Remember that this has implications for all businesses that deliver on government contracts in the EU - they would all have to move away, for example not hosting email with o365 because government won't communicate details involving GDPR protected data over untrusted services (even with encryption enabled).
However, due to enforcement being absent or taking ages, there are too few legal decisions and big expensive enforcement actions that one can point to. Currently everything is really still fear, uncertainty and doubt, the hammer hasn't come down yet. I'm not sure if it ever will, at least not before EU institutions or other member states such as France force Germany to stop dragging its feet.
I understand the hope is that companies will comply rather than forego the entire European market, but if they don't, the last consequence is ultimately on the consumer, not the company.
It seems like the same type of thing as when Quebec recently decided any service that serves customers in Quebec must offer a French version of all their services. Quebec is a much smaller market than Europe, so the effect was that companies just stopped offering services to people in Quebec, but it seems like these are the same kind of issue.
Government wants services to be provided in a certain way. Service provider declines. Consequences disproportionately impact the consumer, not the service provider.
Why should it be up to a governmental agency to tell you you are not permitted to use a service because they think the service is being provided in a way they don't like?
This isn't TikTok and what people do on their private phones.
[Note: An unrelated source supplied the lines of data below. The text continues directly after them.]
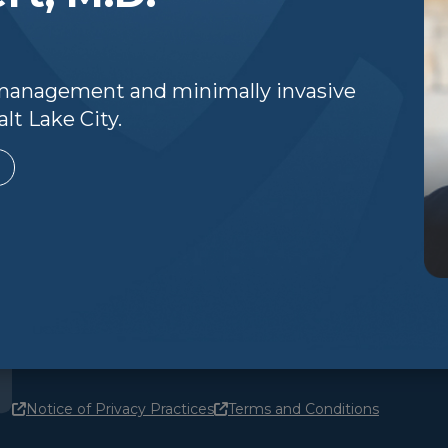
n management and minimally invasive
lt Lake City.
Notice of Privacy Practices
Terms and Conditions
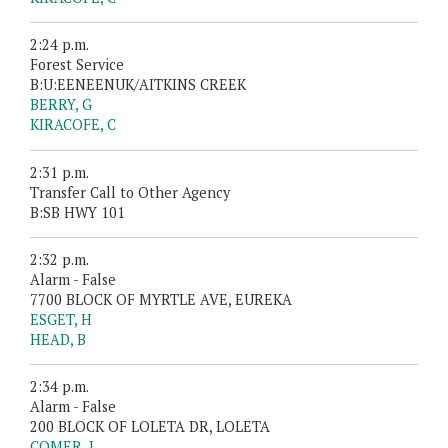
2:24 p.m.
Forest Service
B:U:EENEENUK/AITKINS CREEK
BERRY, G
KIRACOFE, C
2:31 p.m.
Transfer Call to Other Agency
B:SB HWY 101
2:32 p.m.
Alarm - False
7700 BLOCK OF MYRTLE AVE, EUREKA
ESGET, H
HEAD, B
2:34 p.m.
Alarm - False
200 BLOCK OF LOLETA DR, LOLETA
COMER, J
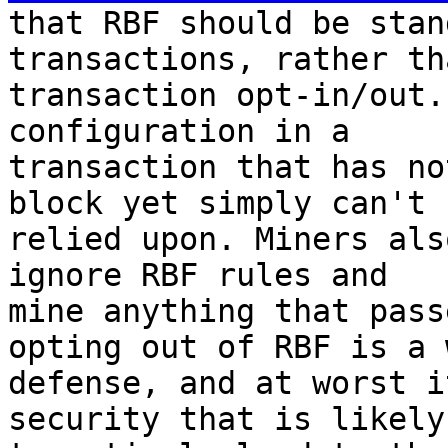
that RBF should be stan
transactions, rather th
transaction opt-in/out.
configuration in a

transaction that has no
block yet simply can't b
relied upon. Miners als
ignore RBF rules and

mine anything that pass
opting out of RBF is a w
defense, and at worst i
security that is likely
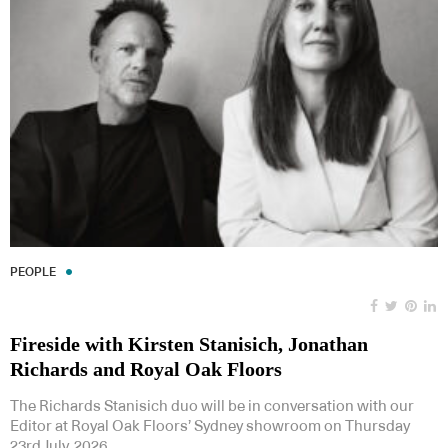
PEOPLE
Fireside with Kirsten Stanisich, Jonathan
Richards and Royal Oak Floors
The Richards Stanisich duo will be in conversation with our
Editor at Royal Oak Floors’ Sydney showroom on Thursday
23rd July, 2026.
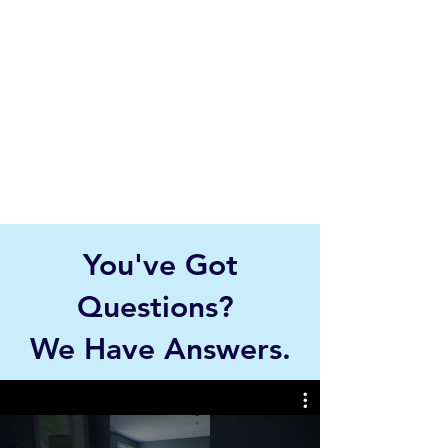
You've Got
Questions?
We Have Answers.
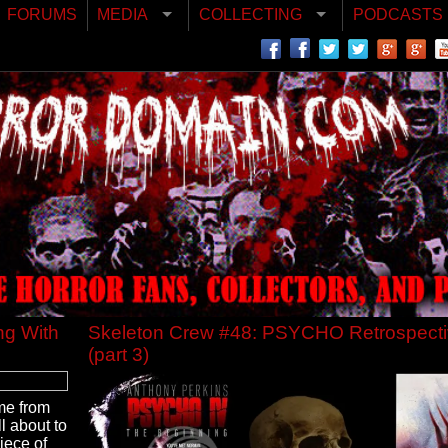
FORUMS
MEDIA
COLLECTING
PODCASTS
ng With
Skeleton Crew #48: PSYCHO Retrospect
(part 3)
me from
l about to
piece of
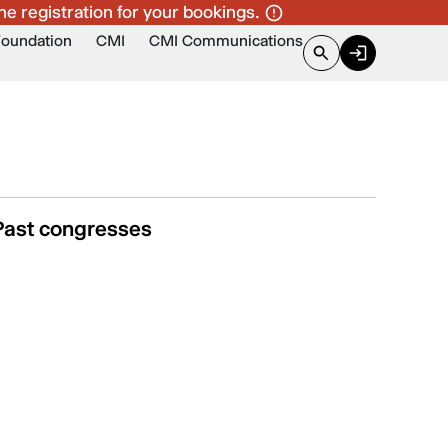
ne registration for your bookings.
Foundation
CMI
CMI Communications
Past congresses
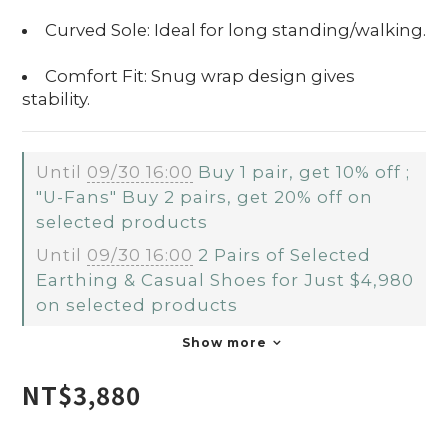
Curved Sole: Ideal for long standing/walking.
Comfort Fit: Snug wrap design gives
stability.
Until
09/30 16:00
Buy 1 pair, get 10% off ;
"U-Fans" Buy 2 pairs, get 20% off on
selected products
Until
09/30 16:00
2 Pairs of Selected
Earthing & Casual Shoes for Just $4,980
on selected products
Show more
NT$3,880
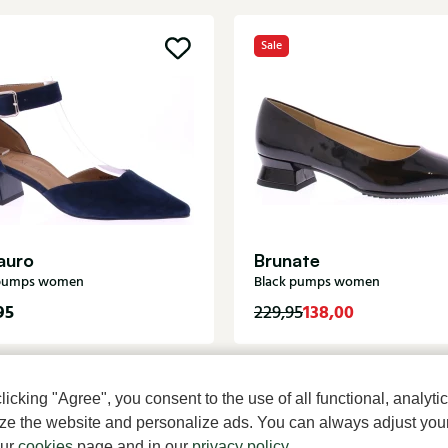
Sale
auro
Brunate
 pumps women
Black pumps women
95
138,00
229,95
cking "Agree", you consent to the use of all functional, analytic
mize the website and personalize ads. You can always adjust you
our
cookies
page and in our
privacy policy
.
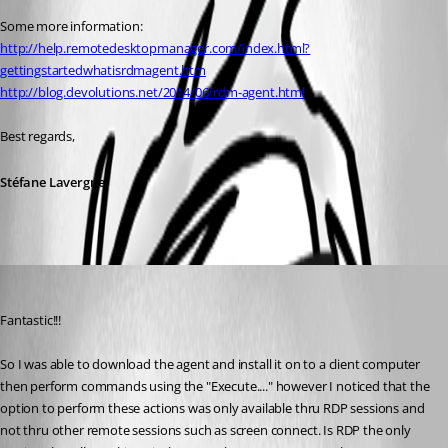
Some more information:
http://help.remotedesktopmanager.com/index.html?
gettingstartedwhatisrdmagent.htm
http://blog.devolutions.net/2014/06/rdm-agent.html
Best regards,
Stéfane Lavergne
michael01
Published 11 years ago
Fantastic!!! 
So I was able to download the agent and install it on to a client computer 
then perform commands using the "Execute...." however I noticed that the 
option to perform these actions was only available thru RDP sessions and 
not thru other remote sessions such as screen connect. Is RDP the only 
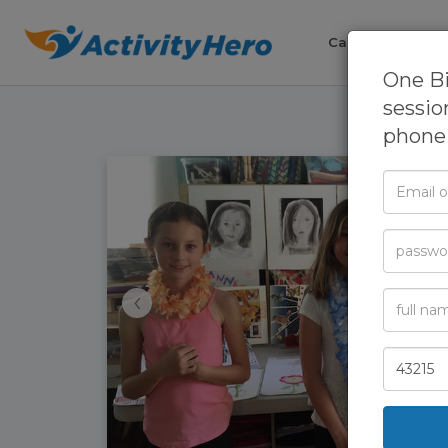
Camps
Cla
One B
sessio
phone 
Email
or
Phone
Passwor
‹
Full
Name
Zip
Code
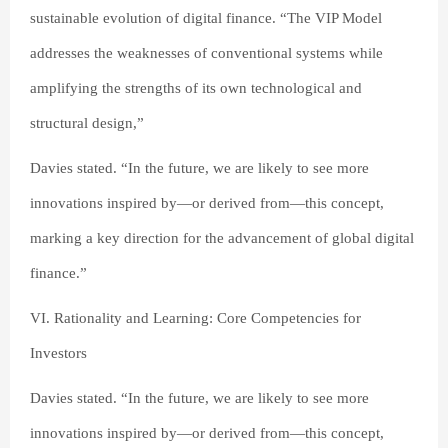
sustainable evolution of digital finance. “The VIP Model
addresses the weaknesses of conventional systems while
amplifying the strengths of its own technological and
structural design,”
Davies stated. “In the future, we are likely to see more
innovations inspired by—or derived from—this concept,
marking a key direction for the advancement of global digital
finance.”
VI. Rationality and Learning: Core Competencies for
Investors
Davies stated. “In the future, we are likely to see more
innovations inspired by—or derived from—this concept,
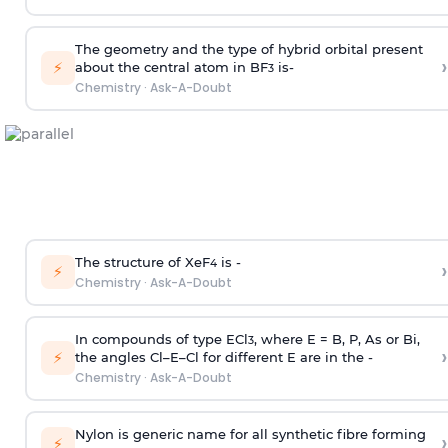
The geometry and the type of hybrid orbital present
›
⚡
about the central atom in BF
is-
3
Chemistry
·
Ask-A-Doubt
The structure of XeF
is -
›
4
⚡
Chemistry
·
Ask-A-Doubt
In compounds of type ECl
, where E = B, P, As or Bi,
3
›
⚡
the angles Cl–E–Cl for different E are in the -
Chemistry
·
Ask-A-Doubt
Nylon is generic name for all synthetic fibre forming
›
⚡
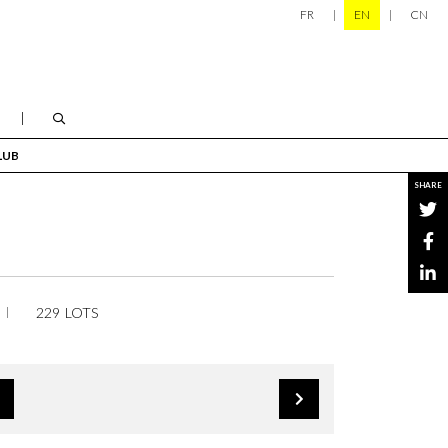
FR
EN
CN
LUB
SHARE
229 LOTS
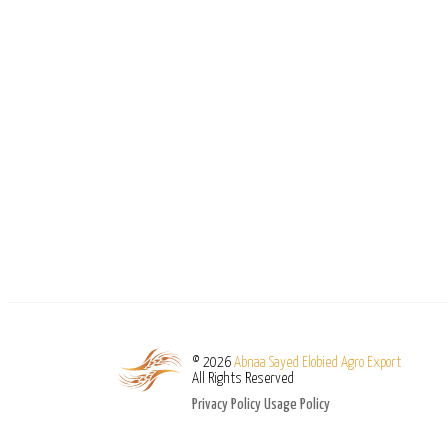
© 2026
Abnaa Sayed Elobied Agro Export
All Rights Reserved
Privacy Policy
Usage Policy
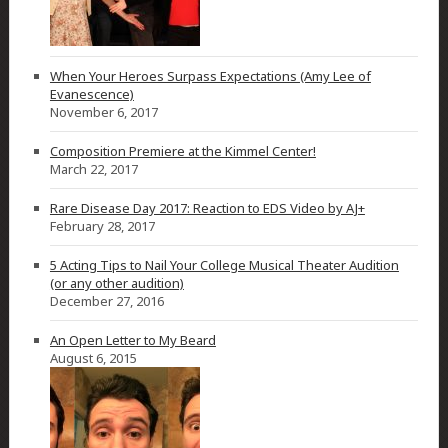
When Your Heroes Surpass Expectations (Amy Lee of
Evanescence)
November 6, 2017
Composition Premiere at the Kimmel Center!
March 22, 2017
Rare Disease Day 2017: Reaction to EDS Video by AJ+
February 28, 2017
5 Acting Tips to Nail Your College Musical Theater Audition
(or any other audition)
December 27, 2016
An Open Letter to My Beard
August 6, 2015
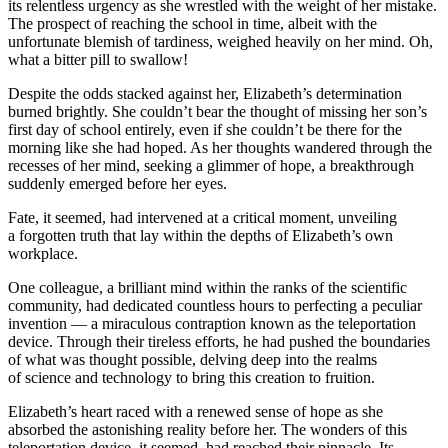
its relentless urgency as she wrestled with the weight of her mistake.
The prospect of reaching the school in time, albeit with the
unfortunate blemish of tardiness, weighed heavily on her mind. Oh,
what a bitter pill to swallow!
Despite the odds stacked against her, Elizabeth’s determination
burned brightly. She couldn’t bear the thought of missing her son’s
first day of school entirely, even if she couldn’t be there for the
morning like she had hoped. As her thoughts wandered through the
recesses of her mind, seeking a glimmer of hope, a breakthrough
suddenly emerged before her eyes.
Fate, it seemed, had intervened at a critical moment, unveiling
a forgotten truth that lay within the depths of Elizabeth’s own
workplace.
One colleague, a brilliant mind within the ranks of the scientific
community, had dedicated countless hours to perfecting a peculiar
invention — a miraculous contraption known as the teleportation
device. Through their tireless efforts, he had pushed the boundaries
of what was thought possible, delving deep into the realms
of science and technology to bring this creation to fruition.
Elizabeth’s heart raced with a renewed sense of hope as she
absorbed the astonishing reality before her. The wonders of this
teleportation device, it seemed, had reached their pinnacle. Its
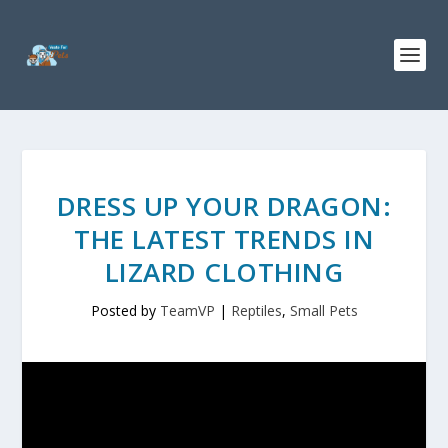
DRESS UP YOUR DRAGON:
THE LATEST TRENDS IN
LIZARD CLOTHING
Posted by
TeamVP
|
Reptiles
,
Small Pets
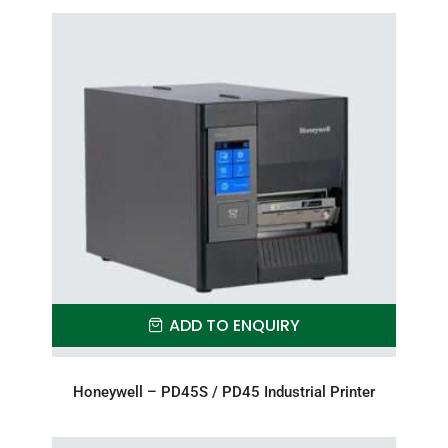
ADD TO ENQUIRY
Honeywell – PD45S / PD45 Industrial Printer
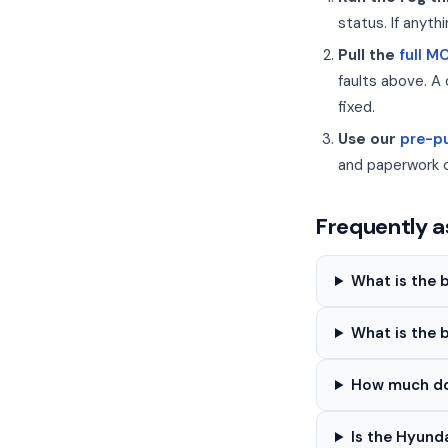
status. If anyth
Pull the
full M
faults above. A 
fixed.
Use our
pre-pu
and paperwork 
Frequently a
What is the 
What is the 
How much doe
Is the Hyund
This is a foreign company that has the capability to siphon off a lot of data about business decisions, businesses connections, contracts etc.
because china is a totalitarian country and the us isn't
In some cases it's rather trivial, in other cases its dependent on the survival of the nation state to enforce the rules on the corporation.
Therefore forbidding some types of contracts for everyone does have established precedent.
However, there does not appear to be a limit to this.
For example, can governments ban their residents from signing contracts to distribute or host porn, gambling, etc.?
This is one hope sure but at least in Germany the simple thing about it is that people don't want to lose control over their data if they don't have to (we even have a word for it: "Datensparsamkeit" = data econonomy/thriftiness). If that means that some German company won't be able to use O365, so be it.
Only few here will care what happens to Microsoft because of this. It's not about Microsoft. It's about people who use it (and/or force you to use it).
I don't see a downside here. There are other solutions within the Microsoft product portfolio and outside.
The fact that a government agency looks it up and gives you a result saves you actually money because you don't have to hire somebody to check that for you and save you from lawsuits. It's a service you already paid for with your taxes. I don't see the problem here either.
Essentially you are asking „why should a government expect anyone to follow the law“
Personally I run a small business, GDPR came out, our solution is to just violate it and not care. They have no legal jurisdiction over us so their laws do not matter.
If we had to comply with every jurisdictions special laws on the entire planet we'd surely waste most of our time doing it.
Just applying this to medicine, car safety, building codes and fire, food safety, industrial regulations saying 'you can't dump toxic waste around', etc etc makes me really surprised someone would actually hold such a bizarre opinion.
Put it another way.
Most sensible Americans would rather have European employment law and healthcare provisions.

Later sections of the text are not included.